Weeks after Zomato acquired Uber’s food delivery business in India, its chief local rival is bulking up some ammunition of its own.
Swiggy, India’s largest food delivery startup, announced on Wednesday it has raised $113 million as part of its Series I financing round. Prosus Ventures, the biggest venture capital for food delivery startups, led the round.
Meituan Dianping and Wellington Management Company also participated. The new round values Swiggy at about $3.6 billion, only slightly above its $3.3 billion valuation from the previous round, a source familiar with the matter told TechCrunch. The startup has raised about $1.4 billion to date.
Sriharsha Majety, co-founder and chief executive of Swiggy, said the startup will use the fresh capital to invest in “new lines of business” such as cloud kitchens and delivery beyond food items, and get on a “sustainable path to profitability.”

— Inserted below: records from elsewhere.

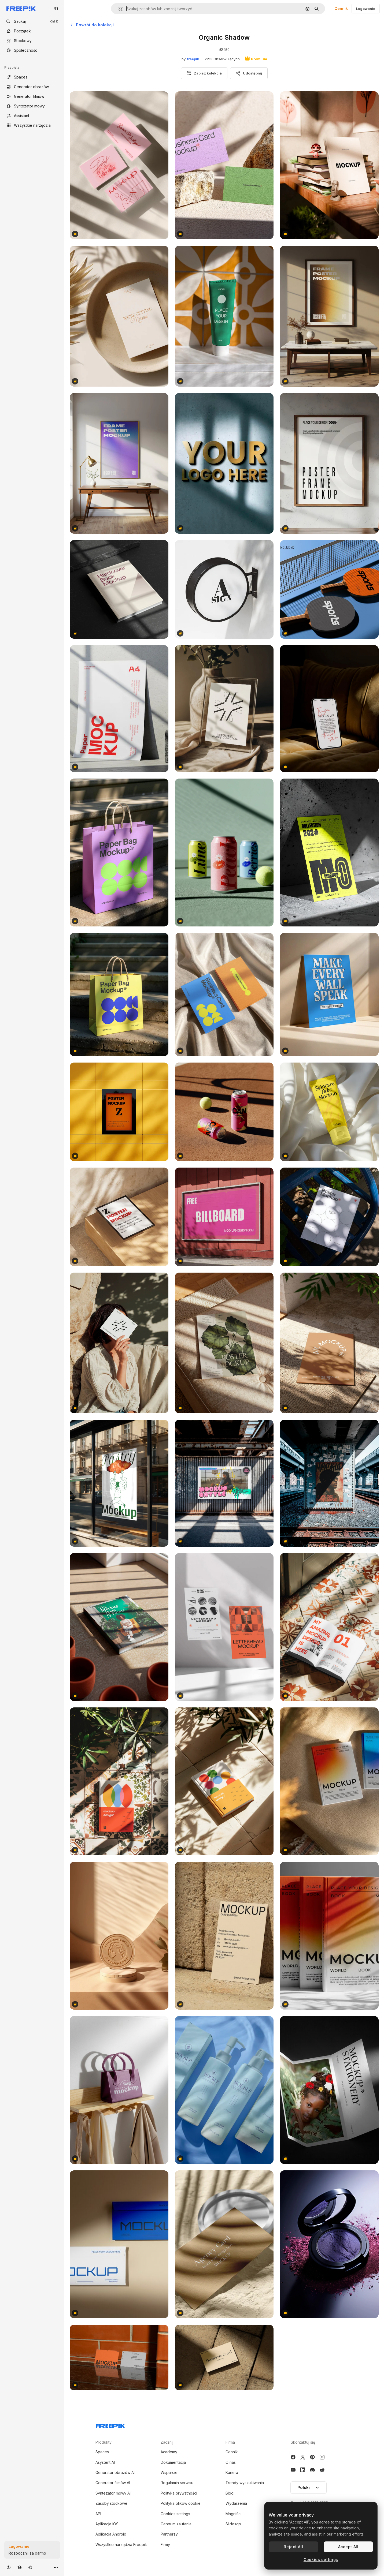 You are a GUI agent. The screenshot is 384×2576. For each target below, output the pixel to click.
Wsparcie (169, 2472)
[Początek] (32, 31)
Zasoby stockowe (111, 2503)
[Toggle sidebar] (55, 8)
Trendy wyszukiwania (245, 2482)
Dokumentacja (173, 2462)
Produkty (103, 2442)
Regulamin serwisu (177, 2482)
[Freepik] (21, 8)
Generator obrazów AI (115, 2472)
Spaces (102, 2452)
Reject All (293, 2546)
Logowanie (365, 8)
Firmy (165, 2544)
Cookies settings (175, 2513)
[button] (118, 9)
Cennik (341, 8)
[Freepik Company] (110, 2425)
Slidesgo (233, 2524)
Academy (169, 2452)
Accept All (348, 2546)
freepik (193, 59)
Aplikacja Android (110, 2534)
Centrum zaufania (176, 2524)
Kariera (232, 2472)
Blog (230, 2493)
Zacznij (167, 2442)
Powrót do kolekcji (92, 25)
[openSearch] (32, 21)
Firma (230, 2442)
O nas (231, 2462)
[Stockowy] (32, 40)
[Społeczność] (32, 50)
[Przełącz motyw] (30, 2567)
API (98, 2513)
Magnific (233, 2513)
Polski (308, 2487)
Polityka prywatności (179, 2493)
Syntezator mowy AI (113, 2493)
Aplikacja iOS (107, 2524)
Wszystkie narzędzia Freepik (121, 2544)
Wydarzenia (236, 2503)
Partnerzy (169, 2534)
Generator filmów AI (112, 2482)
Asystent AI (105, 2462)
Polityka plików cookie (181, 2503)
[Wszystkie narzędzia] (32, 125)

Prosus Ventures, formerly known as Naspers Ventures and Food, first wrote a check to Swiggy three years ago. Since then, it has become its biggest investor — having pumped in more than $700 million alone in the startup’s $1 billion financing round in December 2018.
“Swiggy continues to exhibit strong execution and a steadfast commitment to delivering the best service to consumers and has one of the best operational teams in food delivery globally. We are confident Swiggy will continue on a path to earn a significant place in the daily lives of Indians,” said Larry Illg, chief executive of Prosus Ventures and Food, in a statement.
The Bangalore-headquartered firm, which is operational in 520 cities, said it has witnessed a 2.5x growth in the volume of transactions in the past year. Its restaurant partners base has also grown to 160,000 and more than 10,000 are joining the platform each month.
Some analysts say that it will be very challenging for Swiggy and Zomato, both of which are spending over $20 million a month to win customers, to reach profitability.
Unlike in the developed markets like the U.S., where the order value of each delivery is about $33, in India, a similar item carries the price tag of $4.
Anand Lunia, a VC at India Quotient, said in a recent podcast that the food delivery firms have little choice but to keep subsidizing the cost of food items on their platform as otherwise most of their customers can’t afford to get their lunch and dinner from them.
The exit of Uber from India’s food delivery space has, however, made the market a duopoly play, so investors remain bullish. At stake is a $4.2 billion opportunity, according to research firm Redseer. But Zomato, which raised $150 million earlier this year, and Swiggy have alone picked up more than $2.1 billion from the market already.